1階級下を主戦場としてきたグッドマンを圧倒できなかったために、ボールへの世間の見方はシビアなものとなっている。米ボクシング専門サイト『3Kings Boxing Worldwide』は「ニック・ボールがナオヤ・イノウエと戦うには力不足だ」と銘打った記事を掲載。「表向きの判定は優勢に見えたが、実際にはグッドマンの安定したジャブと冷静な攻撃が、試合の大半でボールを苦しめた」と試合を分析。そして、王者への疑問を投げかけている。
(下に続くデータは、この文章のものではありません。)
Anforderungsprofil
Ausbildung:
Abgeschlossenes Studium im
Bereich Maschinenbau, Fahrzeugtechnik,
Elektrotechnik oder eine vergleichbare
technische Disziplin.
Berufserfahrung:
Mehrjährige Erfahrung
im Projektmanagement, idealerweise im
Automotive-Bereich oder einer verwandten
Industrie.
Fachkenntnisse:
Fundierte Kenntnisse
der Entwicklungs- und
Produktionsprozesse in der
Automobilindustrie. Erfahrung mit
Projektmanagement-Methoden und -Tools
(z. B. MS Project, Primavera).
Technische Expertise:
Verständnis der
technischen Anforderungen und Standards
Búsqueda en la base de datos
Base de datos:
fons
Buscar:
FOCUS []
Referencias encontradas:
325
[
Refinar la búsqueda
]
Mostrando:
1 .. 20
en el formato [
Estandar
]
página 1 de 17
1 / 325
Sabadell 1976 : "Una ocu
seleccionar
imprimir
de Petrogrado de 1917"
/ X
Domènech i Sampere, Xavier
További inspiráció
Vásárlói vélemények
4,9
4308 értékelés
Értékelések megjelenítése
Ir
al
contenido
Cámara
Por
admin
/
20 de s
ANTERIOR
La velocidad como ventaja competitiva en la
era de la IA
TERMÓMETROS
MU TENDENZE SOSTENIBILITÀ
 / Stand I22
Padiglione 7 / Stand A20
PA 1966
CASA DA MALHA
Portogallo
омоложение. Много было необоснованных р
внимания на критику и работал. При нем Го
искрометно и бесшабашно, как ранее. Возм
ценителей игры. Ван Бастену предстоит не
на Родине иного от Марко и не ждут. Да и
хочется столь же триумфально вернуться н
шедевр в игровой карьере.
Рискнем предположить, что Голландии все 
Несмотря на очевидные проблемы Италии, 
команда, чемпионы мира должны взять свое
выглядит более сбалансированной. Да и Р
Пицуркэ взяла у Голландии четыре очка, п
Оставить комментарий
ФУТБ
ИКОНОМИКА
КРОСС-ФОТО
「グッドマンには、イノウエのようなスピード、正確さ、そして爆発的なパワーもない。それにもかかわらずボールを苦しめ続けた。そこに厄介な問題が浮かび上がる。ボールがグッドマンに苦戦したなら、いったいどうやってボクシング界屈指の強豪であるイノウエのダイナミックな攻撃に対処するというのだろうか」
もっとも、以前から将来的な井上とのマッチアップを公言してきた当人は、批判を意に介していない。地元紙『Liverpool Echo』のインタビューに応じた28歳は、「正直言って、最高のパフォーマンスではなかったと思う。でも、一番大事なのは、俺たちが仕事をやり遂げたことだ」と猛省した上で「イノウエとの話は何度も出ているし、誰もが実現を望んでいる。実現させたい」と語った。
このコメントを受けた同紙は「ボールは、グッドマンにリヤドで敗れることがイノウエとの壮大なチャンスを損なうことも知っていた」と指摘。「現在スーパーバンタム級4団体統一に君臨する日本人ボクサーは、4つの異なる階級で世界タイトルを獲得するまでの道のりで、あらゆる対戦相手を圧倒してきた。彼は『ボクシング界のジョゼップ・グアルディオラ』であり、ボールはそんな強敵との対決に目を向けているのだ」とサッカーの母国らしく伝えた。
果たして、モンスター(井上の愛称)との頂上決戦は実現するのか。いずれにしても、9月に控える井上の防衛戦の行方は、世界的な関心事となりそうだ。